Saturday, June 13, 2020

Linguistic Issues Involved in Changing Whaple into Whipple

By Charles M. Whipple, Ph.D., Ed.D. 

One of the more widely recognized extant variants of the original eleventh-century Winple patronymic that appeared in the Domesday Book of 1086, experienced well into the sixteenth and seventeenth centuries, is the confused use of the letter “s” at the close of many surnames.  Instances of such, relative to the Whipple surname were:  Whaples/Whaple;  Wheples/Wheple;  and Whiples/Whiple. Other instances evidencing this confusional state, as well as a mixing of the six above surnames, seen in Whiple/Whaple, could be noted. Moreover, these appear to have become exceedingly prevalent, as well as overly resistant to modulation during ensuing generations.


At least two warrants cited in linguistics literature for these practices exist. Attendant to the Norman conquest of 1066, the establishment of family surnames became imperative among the wealthier classes.  Within two hundred years or so, these morphed into hereditary names, such as Whiple and Whaple. Names with the addition of the letter “s” began among the peasant classes in the late thirteenth century, and originally were hardly ever names of substantial land owners. These people had not been endowed with hereditary names of their own, so they, in many instances, adopted the master’s surname on whose property they lived and/or worked.

“It is probable that a great many surnames ending in ‘s’ that still survive today originated between 1270 and 1350.” Essex had a relatively large number by 1350. They were less common in greater East Anglia though not at all rare.

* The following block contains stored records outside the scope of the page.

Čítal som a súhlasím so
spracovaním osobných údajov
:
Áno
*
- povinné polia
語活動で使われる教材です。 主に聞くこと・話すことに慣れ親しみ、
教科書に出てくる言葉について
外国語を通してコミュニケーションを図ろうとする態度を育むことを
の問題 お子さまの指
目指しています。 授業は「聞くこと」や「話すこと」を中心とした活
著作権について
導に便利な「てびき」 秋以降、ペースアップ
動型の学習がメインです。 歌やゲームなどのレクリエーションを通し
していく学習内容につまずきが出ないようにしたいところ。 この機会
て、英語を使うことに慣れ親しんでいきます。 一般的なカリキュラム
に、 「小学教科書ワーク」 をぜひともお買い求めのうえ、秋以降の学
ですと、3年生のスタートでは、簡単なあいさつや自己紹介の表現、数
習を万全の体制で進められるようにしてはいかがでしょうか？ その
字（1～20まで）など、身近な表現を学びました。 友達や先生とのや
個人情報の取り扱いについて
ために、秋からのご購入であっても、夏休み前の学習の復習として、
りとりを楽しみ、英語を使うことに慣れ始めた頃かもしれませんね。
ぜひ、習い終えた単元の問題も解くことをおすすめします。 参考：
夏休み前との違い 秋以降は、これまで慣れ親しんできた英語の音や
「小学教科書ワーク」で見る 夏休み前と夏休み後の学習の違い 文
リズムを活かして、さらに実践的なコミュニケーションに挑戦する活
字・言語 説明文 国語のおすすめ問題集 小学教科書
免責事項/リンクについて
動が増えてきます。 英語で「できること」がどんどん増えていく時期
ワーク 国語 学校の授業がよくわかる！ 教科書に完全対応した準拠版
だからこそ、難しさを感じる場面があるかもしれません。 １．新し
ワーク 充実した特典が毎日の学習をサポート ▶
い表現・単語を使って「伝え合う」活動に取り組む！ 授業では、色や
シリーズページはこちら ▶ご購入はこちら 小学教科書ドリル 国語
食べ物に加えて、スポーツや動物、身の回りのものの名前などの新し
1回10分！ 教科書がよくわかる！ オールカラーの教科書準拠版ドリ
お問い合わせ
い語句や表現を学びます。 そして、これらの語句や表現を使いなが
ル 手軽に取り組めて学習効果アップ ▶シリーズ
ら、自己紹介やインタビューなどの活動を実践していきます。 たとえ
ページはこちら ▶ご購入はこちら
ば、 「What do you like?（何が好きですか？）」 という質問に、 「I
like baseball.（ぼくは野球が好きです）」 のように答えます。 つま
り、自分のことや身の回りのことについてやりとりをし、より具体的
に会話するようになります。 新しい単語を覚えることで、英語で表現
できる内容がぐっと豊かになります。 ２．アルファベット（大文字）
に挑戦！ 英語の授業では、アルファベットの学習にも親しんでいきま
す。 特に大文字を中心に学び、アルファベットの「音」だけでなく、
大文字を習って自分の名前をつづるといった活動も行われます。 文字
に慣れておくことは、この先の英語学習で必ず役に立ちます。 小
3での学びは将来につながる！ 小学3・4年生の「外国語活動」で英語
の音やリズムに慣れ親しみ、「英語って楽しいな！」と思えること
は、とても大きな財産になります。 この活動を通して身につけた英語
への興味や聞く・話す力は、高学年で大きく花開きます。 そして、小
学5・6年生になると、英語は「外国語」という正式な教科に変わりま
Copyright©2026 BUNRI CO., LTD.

In some of the more isolated areas of southeastern England, where Whipple/ Whaple surnames were more prevalent, “s” surnames were still being formed up to about the year 1600. By this date, “s” surnames, particularly in southern England, had morphed to mean simply “Son of.” (Liberally adapted from “Surnames Formed from a Personal Name with the Addition of a Possessive ‘-s’,” in McKinley’s  A History of British Surnames. )

The coequal salient issue of how could Whaple change to Whipple was the result of the near universal illiteracy of the populous, particularly during the Tudor (1485-1603) and Stuart (1603-1714) reigns in England. Less than ten percent of Englishmen at this time, including in many instances a community’s clerk or priest, were at best semi-literate. Thus when called upon to record a name, the recorder, all too often, naively guessed at the conflicted spelling.  Priests in particular were predisposed to use Medieval Latin, which overemphasized the use of “s” and “es”.  This became magnified when many did not even know how to correctly pronounce their own name, or who spoke an unrecognizable dialect; thus the discomposed state that is with us still.

“The introduction of parish registers in 1538 helped to establish the idea of hereditary surnames. However it was common to find a person entered under one surname at baptism, married under another surname, and then buried under a third.” As noted in the William Fiske article, “The Whipple Family of Bishops Stortford, Hertford” (The Genealogist, vol. 20, no 2, fall 2006, pg. 203), the name Robert Whaple was witnessed in the first part of a will, and Robert Whaples later on. This would seem to indicate that the two were used interchangeably. It is noteworthy that research engines such as Ancestry.com recognize Whipple to be a variant of Whaple. 

“Why did Captain John Whipple have to change his name?” He didn’t—he used a more preferred variant of his earlier name.